_Your objective_
Once the line containing "zonă? Înscrie-te în ProFlorist." is found, please set it down along with each following line, exactly, to the end of the material.
───── Data supplied
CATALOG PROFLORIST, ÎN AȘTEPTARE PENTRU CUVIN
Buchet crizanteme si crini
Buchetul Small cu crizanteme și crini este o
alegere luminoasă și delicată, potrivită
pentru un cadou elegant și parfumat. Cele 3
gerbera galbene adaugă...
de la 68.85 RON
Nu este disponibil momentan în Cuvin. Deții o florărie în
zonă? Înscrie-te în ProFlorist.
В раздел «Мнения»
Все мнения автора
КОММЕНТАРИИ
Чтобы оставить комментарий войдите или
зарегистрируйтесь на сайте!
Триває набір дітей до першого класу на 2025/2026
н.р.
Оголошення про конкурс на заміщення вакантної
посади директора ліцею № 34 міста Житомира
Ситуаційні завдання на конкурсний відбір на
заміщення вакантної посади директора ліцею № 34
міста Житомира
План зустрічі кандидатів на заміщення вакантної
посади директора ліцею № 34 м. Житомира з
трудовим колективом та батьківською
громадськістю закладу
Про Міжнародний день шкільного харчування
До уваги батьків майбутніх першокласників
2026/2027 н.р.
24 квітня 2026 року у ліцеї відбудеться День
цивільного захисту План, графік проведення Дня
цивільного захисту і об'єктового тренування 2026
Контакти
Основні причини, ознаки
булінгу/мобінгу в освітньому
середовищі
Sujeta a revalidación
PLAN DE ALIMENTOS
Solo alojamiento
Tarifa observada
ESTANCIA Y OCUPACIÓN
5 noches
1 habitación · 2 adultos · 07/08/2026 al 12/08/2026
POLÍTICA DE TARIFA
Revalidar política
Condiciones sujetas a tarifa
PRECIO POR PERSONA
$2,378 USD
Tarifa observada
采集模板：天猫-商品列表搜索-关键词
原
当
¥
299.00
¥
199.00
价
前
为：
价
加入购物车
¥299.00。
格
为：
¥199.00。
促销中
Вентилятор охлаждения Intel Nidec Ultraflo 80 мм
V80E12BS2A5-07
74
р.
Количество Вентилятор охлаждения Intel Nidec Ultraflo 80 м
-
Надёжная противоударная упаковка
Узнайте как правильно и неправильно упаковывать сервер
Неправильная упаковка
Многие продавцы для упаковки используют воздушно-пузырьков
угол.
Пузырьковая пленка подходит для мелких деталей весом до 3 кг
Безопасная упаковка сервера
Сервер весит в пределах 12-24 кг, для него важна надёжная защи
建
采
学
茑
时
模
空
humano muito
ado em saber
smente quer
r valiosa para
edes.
──────────
_Answer area_
zonă? Înscrie-te în ProFlorist.
В раздел «Мнения»
Все мнения автора
КОММЕНТАРИИ
Чтобы оставить комментарий войдите или
зарегистрируйтесь на сайте!
Триває набір дітей до першого класу на 2025/2026
н.р.
Оголошення про конкурс на заміщення вакантної
посади директора ліцею № 34 міста Житомира
Ситуаційні завдання на конкурсний відбір на
заміщення вакантної посади директора ліцею № 34
міста Житомира
План зустрічі кандидатів на заміщення вакантної
посади директора ліцею № 34 м. Житомира з
трудовим колективом та батьківською
громадськістю закладу
Про Міжнародний день шкільного харчування
До уваги батьків майбутніх першокласників
2026/2027 н.р.
24 квітня 2026 року у ліцеї відбудеться День
цивільного захисту План, графік проведення Дня
цивільного захисту і об'єктового тренування 2026
Контакти
Основні причини, ознаки
булінгу/мобінгу в освітньому
середовищі
Sujeta a revalidación
PLAN DE ALIMENTOS
Solo alojamiento
Tarifa observada
ESTANCIA Y OCUPACIÓN
5 noches
1 habitación · 2 adultos · 07/08/2026 al 12/08/2026
POLÍTICA DE TARIFA
Revalidar política
Condiciones sujetas a tarifa
PRECIO POR PERSONA
$2,378 USD
Tarifa observada
采集模板：天猫-商品列表搜索-关键词
原
当
¥
299.00
¥
199.00
价
前
为：
价
加入购物车
¥299.00。
格
为：
¥199.00。
促销中
Вентилятор охлаждения Intel Nidec Ultraflo 80 мм
V80E12BS2A5-07
74
р.
Количество Вентилятор охлаждения Intel Nidec Ultraflo 80 м
-
Надёжная противоударная упаковка
Узнайте как правильно и неправильно упаковывать сервер
Неправильная упаковка
Многие продавцы для упаковки используют воздушно-пузырьков
угол.
Пузырьковая пленка подходит для мелких деталей весом до 3 кг
Безопасная упаковка сервера
Сервер весит в пределах 12-24 кг, для него важна надёжная защи
建
采
学
茑
时
模
空
humano muito
ado em saber
smente quer
r valiosa para
edes.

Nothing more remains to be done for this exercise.